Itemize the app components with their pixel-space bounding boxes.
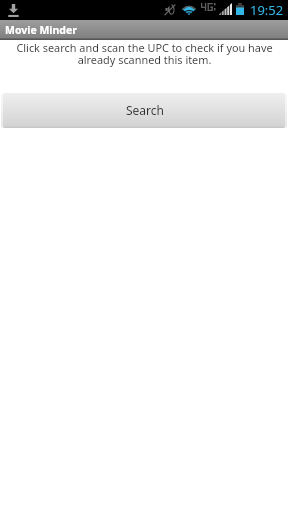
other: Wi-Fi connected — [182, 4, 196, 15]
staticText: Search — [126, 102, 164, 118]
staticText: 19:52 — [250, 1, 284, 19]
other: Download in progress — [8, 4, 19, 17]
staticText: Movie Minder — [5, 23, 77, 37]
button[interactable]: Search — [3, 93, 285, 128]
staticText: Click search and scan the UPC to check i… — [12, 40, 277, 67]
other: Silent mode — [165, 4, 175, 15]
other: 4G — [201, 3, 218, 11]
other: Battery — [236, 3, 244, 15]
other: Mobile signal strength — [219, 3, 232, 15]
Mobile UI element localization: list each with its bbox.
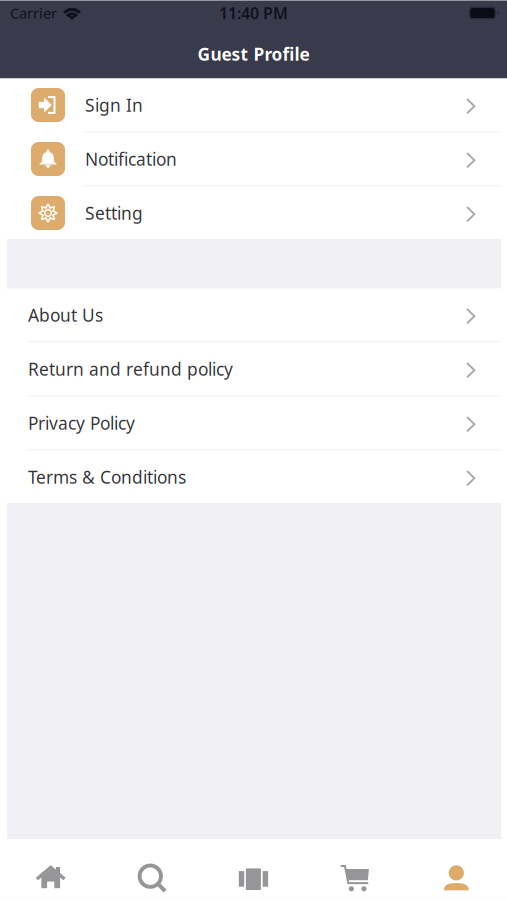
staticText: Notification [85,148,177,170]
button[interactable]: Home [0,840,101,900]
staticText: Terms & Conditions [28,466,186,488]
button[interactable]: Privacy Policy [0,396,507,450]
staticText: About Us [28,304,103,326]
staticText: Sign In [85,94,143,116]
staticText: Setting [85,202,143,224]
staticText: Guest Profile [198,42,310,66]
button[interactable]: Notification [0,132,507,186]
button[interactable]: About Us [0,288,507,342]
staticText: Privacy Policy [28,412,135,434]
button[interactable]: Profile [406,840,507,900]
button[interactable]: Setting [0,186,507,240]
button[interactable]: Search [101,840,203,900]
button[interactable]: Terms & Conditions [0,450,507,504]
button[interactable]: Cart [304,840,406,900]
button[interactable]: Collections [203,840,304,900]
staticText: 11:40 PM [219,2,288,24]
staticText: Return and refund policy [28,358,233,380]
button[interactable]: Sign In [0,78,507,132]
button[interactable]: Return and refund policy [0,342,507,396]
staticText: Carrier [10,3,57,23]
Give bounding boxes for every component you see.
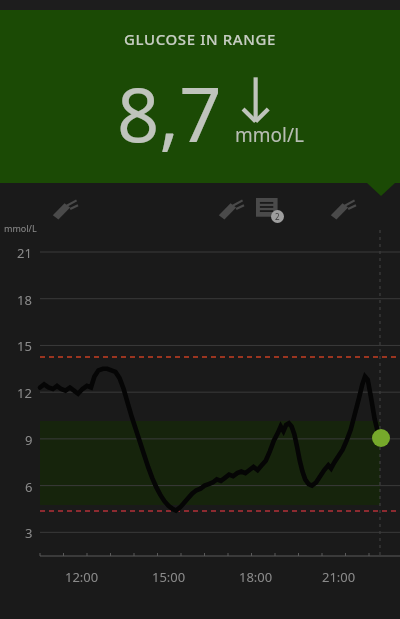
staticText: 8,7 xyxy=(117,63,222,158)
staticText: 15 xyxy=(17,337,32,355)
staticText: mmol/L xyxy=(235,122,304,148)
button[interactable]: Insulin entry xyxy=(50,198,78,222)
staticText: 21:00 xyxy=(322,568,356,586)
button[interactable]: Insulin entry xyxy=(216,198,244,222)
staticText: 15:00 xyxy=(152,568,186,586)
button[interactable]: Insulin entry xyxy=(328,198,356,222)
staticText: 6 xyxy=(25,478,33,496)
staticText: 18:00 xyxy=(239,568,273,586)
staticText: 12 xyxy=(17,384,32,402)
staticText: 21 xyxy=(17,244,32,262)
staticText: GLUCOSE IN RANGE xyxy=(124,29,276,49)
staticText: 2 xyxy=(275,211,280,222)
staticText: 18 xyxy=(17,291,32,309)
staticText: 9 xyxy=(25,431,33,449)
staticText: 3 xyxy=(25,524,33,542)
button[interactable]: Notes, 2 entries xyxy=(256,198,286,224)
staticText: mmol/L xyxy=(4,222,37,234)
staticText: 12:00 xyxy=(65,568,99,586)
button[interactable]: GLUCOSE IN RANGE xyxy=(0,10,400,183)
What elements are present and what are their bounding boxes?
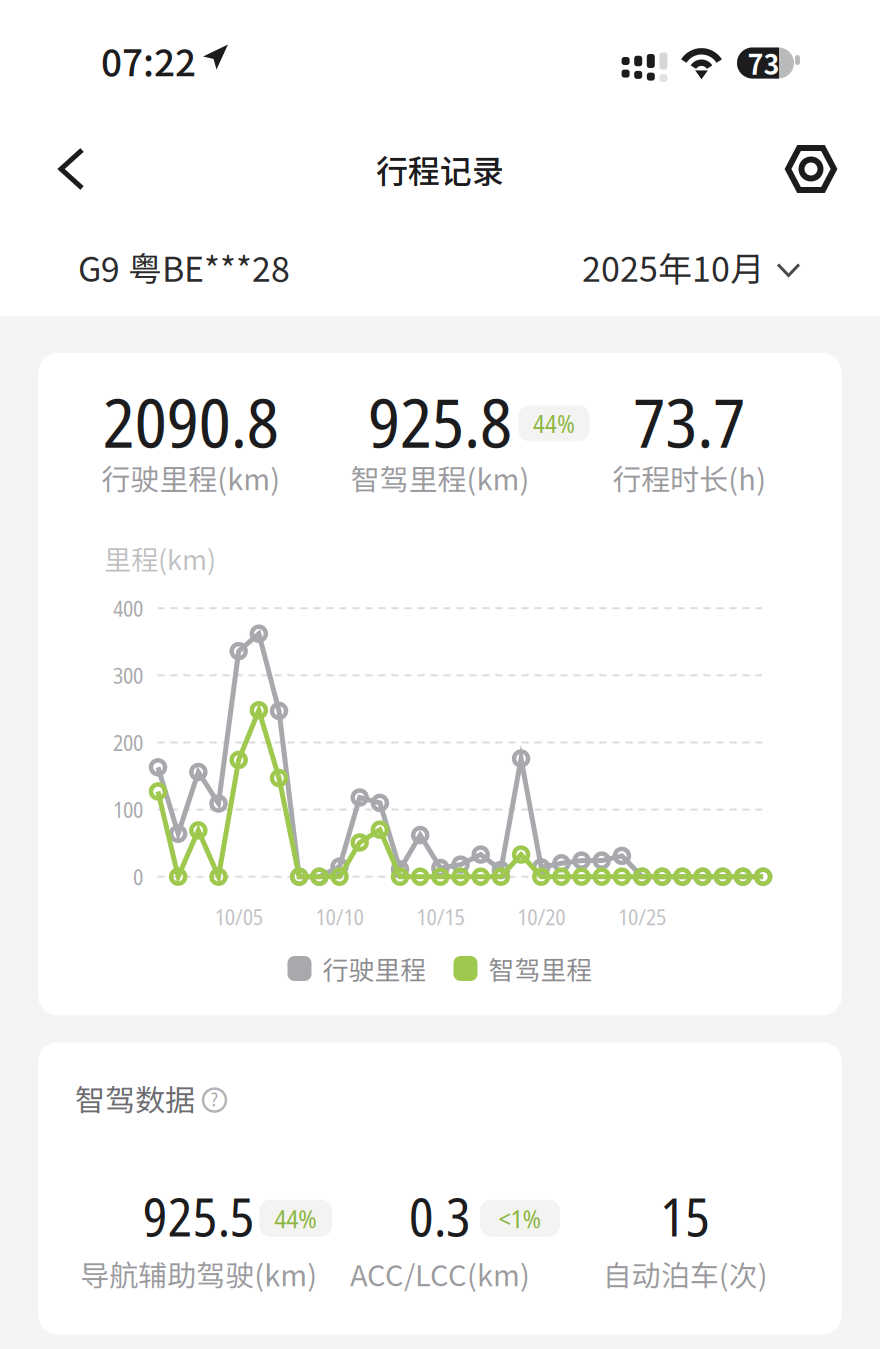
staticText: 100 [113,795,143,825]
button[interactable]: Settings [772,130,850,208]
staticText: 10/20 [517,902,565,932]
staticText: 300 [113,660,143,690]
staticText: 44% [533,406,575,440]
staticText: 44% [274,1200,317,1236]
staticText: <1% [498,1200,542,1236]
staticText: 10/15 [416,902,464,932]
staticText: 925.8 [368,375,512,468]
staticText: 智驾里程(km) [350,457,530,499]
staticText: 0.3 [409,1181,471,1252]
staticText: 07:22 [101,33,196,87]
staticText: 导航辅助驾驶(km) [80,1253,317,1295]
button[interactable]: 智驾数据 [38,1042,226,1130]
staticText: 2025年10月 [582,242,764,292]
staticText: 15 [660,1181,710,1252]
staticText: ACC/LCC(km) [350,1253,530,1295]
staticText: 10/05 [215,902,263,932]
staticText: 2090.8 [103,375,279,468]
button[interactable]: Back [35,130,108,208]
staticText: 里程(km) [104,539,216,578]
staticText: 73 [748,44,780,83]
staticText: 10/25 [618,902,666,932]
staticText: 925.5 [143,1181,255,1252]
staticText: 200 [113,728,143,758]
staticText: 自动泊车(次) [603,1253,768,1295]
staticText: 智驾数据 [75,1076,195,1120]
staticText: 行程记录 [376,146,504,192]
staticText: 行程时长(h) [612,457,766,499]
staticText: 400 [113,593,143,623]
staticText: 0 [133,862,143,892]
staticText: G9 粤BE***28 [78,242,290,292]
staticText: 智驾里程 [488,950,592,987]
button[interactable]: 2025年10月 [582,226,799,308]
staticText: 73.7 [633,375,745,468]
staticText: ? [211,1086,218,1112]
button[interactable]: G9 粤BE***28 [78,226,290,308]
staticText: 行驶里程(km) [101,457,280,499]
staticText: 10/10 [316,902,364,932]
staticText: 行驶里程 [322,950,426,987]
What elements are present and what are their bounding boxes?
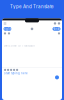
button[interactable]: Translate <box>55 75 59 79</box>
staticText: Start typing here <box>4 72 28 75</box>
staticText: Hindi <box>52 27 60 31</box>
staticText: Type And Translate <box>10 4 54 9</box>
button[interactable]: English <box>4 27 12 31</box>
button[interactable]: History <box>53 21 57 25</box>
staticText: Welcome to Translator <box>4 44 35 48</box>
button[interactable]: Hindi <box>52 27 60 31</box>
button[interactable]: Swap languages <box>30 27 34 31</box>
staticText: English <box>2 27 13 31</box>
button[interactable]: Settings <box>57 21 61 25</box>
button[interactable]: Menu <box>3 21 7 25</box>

● **TASK DESCRIPTION**
Your answer should consist of the lines of the listing that contain "智驾数据", copied as they stand.

● **ANSWER BOX**
button[interactable]: 智驾数据 [38,1042,226,1130]
staticText: 智驾数据 [75,1076,195,1120]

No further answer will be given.